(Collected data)
_ _ _ _ _ _ _
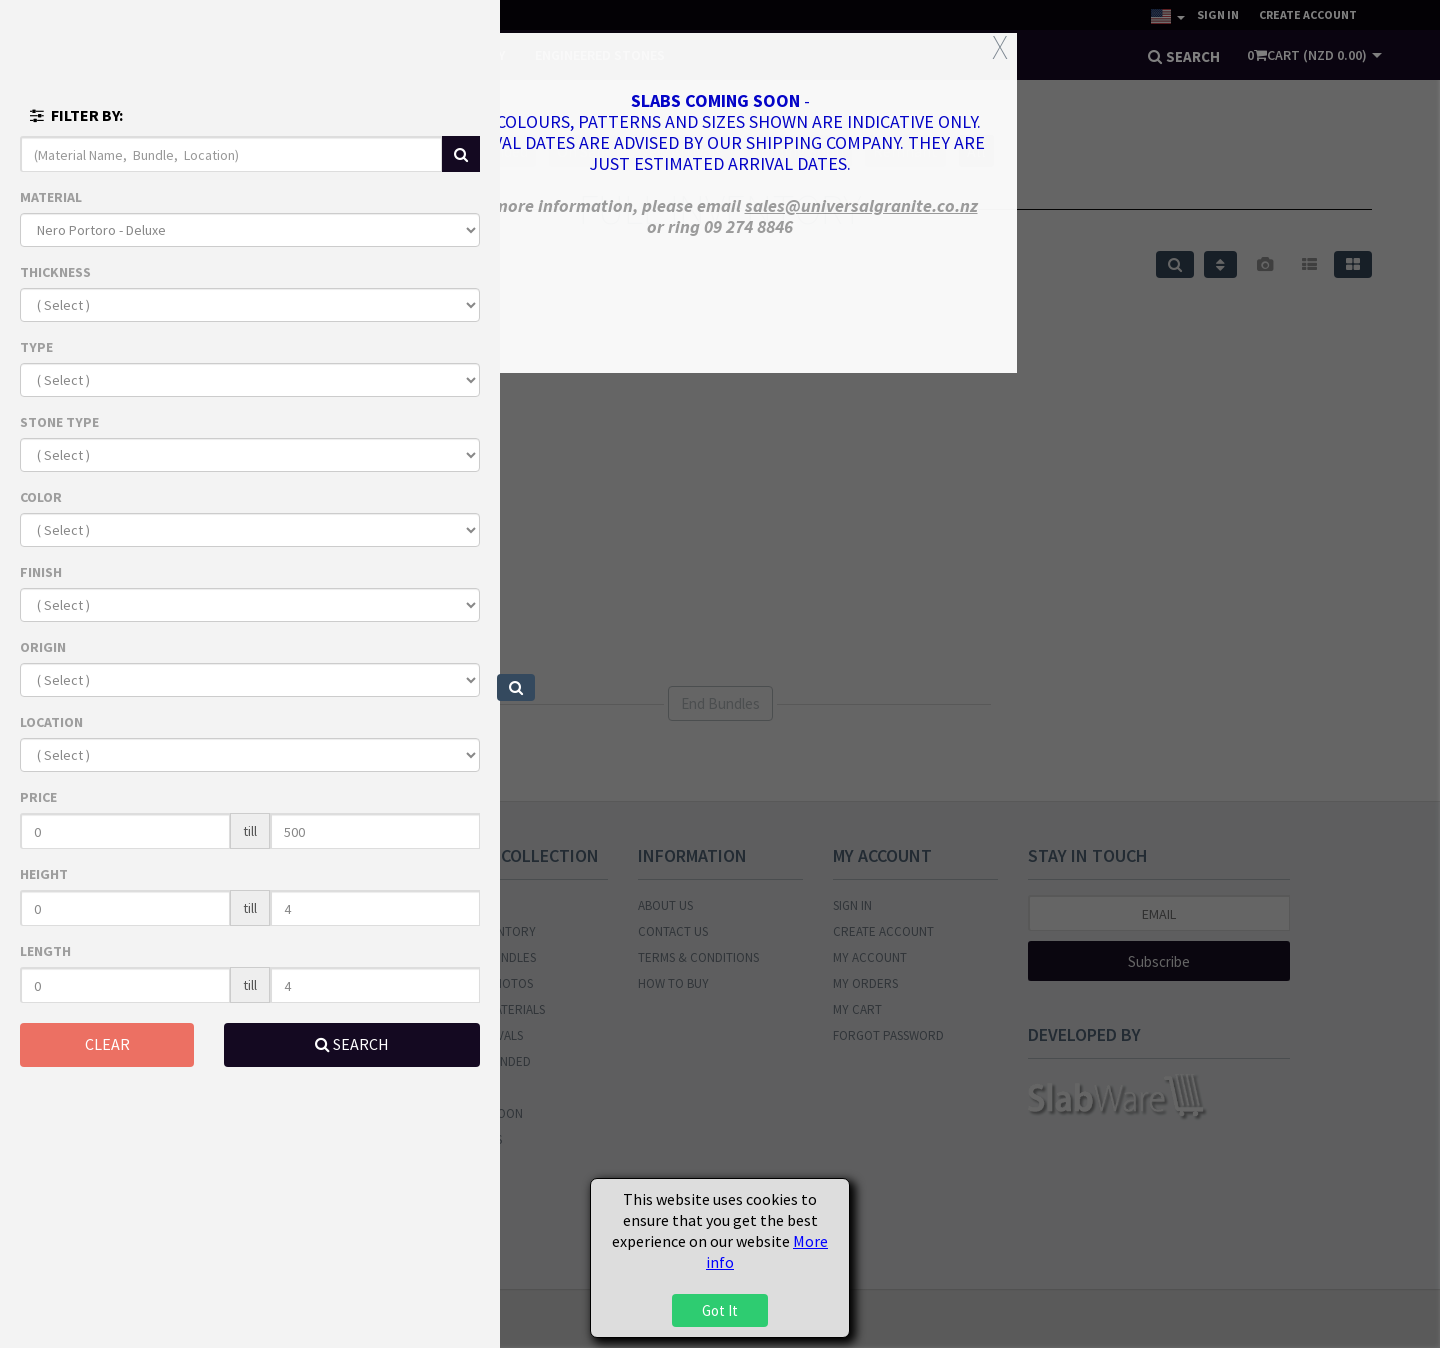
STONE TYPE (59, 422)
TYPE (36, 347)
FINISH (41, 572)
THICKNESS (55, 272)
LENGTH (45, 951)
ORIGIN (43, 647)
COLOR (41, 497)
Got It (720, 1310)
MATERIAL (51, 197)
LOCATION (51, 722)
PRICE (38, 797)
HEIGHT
_ _ _ _ _ _ _
◆ **WHAT THIS TASK INVOLVES**: Apart from the pictures, all of the data should be repeated exactly.

◆ **EXPECTED ANSWER**:
STONE TYPE (59, 422)
TYPE (36, 347)
FINISH (41, 572)
THICKNESS (55, 272)
LENGTH (45, 951)
ORIGIN (43, 647)
COLOR (41, 497)
Got It (720, 1310)
MATERIAL (51, 197)
LOCATION (51, 722)
PRICE (38, 797)
HEIGHT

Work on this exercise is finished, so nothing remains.